Santana-Maia Leonardo - As Beiras de 4-6-2014
Voltou a ser noticiado, a propósito do endurecimento das medidas aprovadas pelos Advogados portugueses contra implementação do novo mapa judiciário, que estas têm a ver “com o encerramento de duas dezenas de tribunais e a redução de funções de outros 27”. Ora, isto não só é mentira como dito desta forma até é ridículo.
O encerramento de duas dezenas de tribunais e a redução de funções de outros 27 é, sem dúvida, preocupante para as populações servidas por esses tribunais mas trata-se de questão absolutamente lateral e pontual, sem qualquer relevância para a discussão de fundo. Basta ter em conta que muito mais relevante do que o encerramento de duas dezenas de tribunais e com muito mais impacto na vida das populações é a extinção de mais de duas centenas de tribunais de comarca, o que eu ainda nunca vi referido na comunicação social.

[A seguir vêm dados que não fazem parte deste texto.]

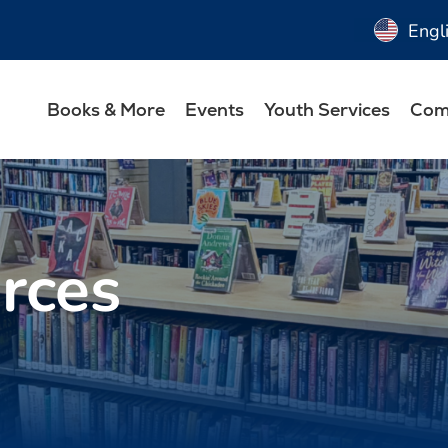
Engl
Books & More
Events
Youth Services
Com
rces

Em todo o caso, o que é verdadeiramente criminoso nesta inovação revolucionária (não lhe chamemos reforma, porque não se trata de uma reforma no verdadeiro sentido da palavra), é que a mesma tem subjacente o modelo de desenvolvimento de Portugal como “Lisboa, Cidade Estado”, modelo esse que não só nunca foi sufragado, nem referendado em nenhumas eleições como, inclusive, todos os partidos são eleitos com base na promessa de tornar o país mais coeso territorialmente.

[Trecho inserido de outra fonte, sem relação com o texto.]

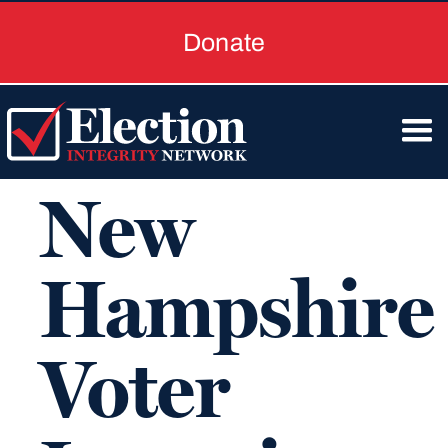
Donate
New
Hampshire
Voter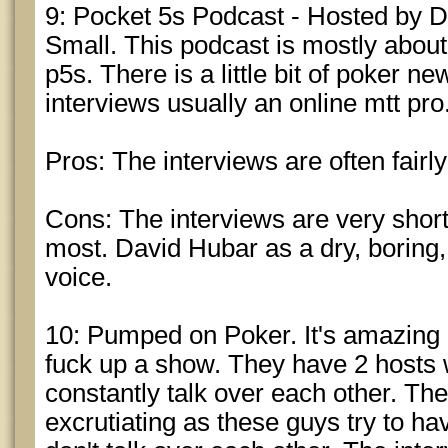
9: Pocket 5s Podcast - Hosted by
Small. This podcast is mostly about 
p5s. There is a little bit of poker n
interviews usually an online mtt pro
Pros: The interviews are often fairl
Cons: The interviews are very short
most. David Hubar as a dry, boring
voice.
10: Pumped on Poker. It's amazing 
fuck up a show. They have 2 hosts 
constantly talk over each other. The
excrutiating as these guys try to h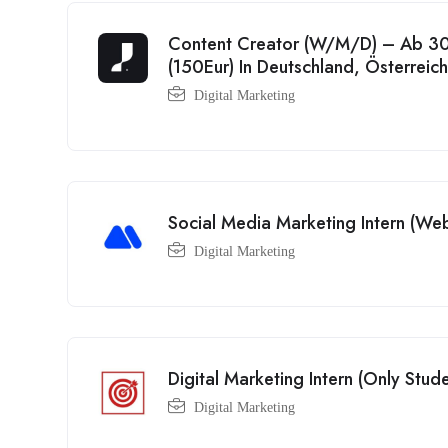
Content Creator (W/M/D) – Ab 30
(150Eur) In Deutschland, Österreic
Digital Marketing
Social Media Marketing Intern (We
Digital Marketing
Digital Marketing Intern (Only Stude
Digital Marketing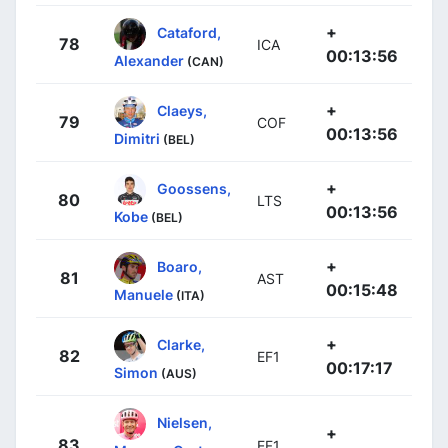
+
Cataford,
78
ICA
00:13:56
Alexander
(CAN)
+
Claeys,
79
COF
00:13:56
Dimitri
(BEL)
+
Goossens,
80
LTS
00:13:56
Kobe
(BEL)
+
Boaro,
81
AST
00:15:48
Manuele
(ITA)
+
Clarke,
82
EF1
00:17:17
Simon
(AUS)
Nielsen,
+
83
EF1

Ora, a actual “reforma” do mapa judiciário representa o corte definitivo e irreversível da Cidade Estado de Lisboa com o interior do país, deixando as populações entregues à sua sorte e às suas leis, como se o território a leste da A1 não fosse Portugal e Lisboa achasse mal-empregado qualquer cêntimo aí gasto. Esta reforma é criminosa porque é racista. Divide Portugal definitivamente entre brancos e pretos.
Além disso, como todos sabemos por experiência própria, ao contrário das reformas, as inovações revolucionárias, porque partem sempre da construção teórica para a vida do dia-a-dia, não só nunca dão bom resultado como nunca dão sequer aquilo que era suposto darem. Sem esquecer, em tempo de “vacas magras”, que se trata de uma “reforma” extremamente dispendiosa, onde os custos iniciais são, logo à partida, muito superiores à poupança esperada, o que não indicia nada de bom em termos de contas finais. Infelizmente, quanto a este aspecto, também já sabemos o que a casa gasta.
Em todo o caso sejamos claros: o actual Governo não tem a mínima legitimidade democrática para impor, unilateralmente, uma revolução estrutural e fracturante da sociedade portuguesa desta dimensão, a poucos meses de terminar o seu mandato, após uma derrota humilhante nas eleições europeias e sem qualquer apoio na sociedade portuguesa, quer das forças políticas com expressão parlamentar, quer das forças políticas emergentes das eleições europeias, quer de instituições, associações ou organizações da sociedade civil.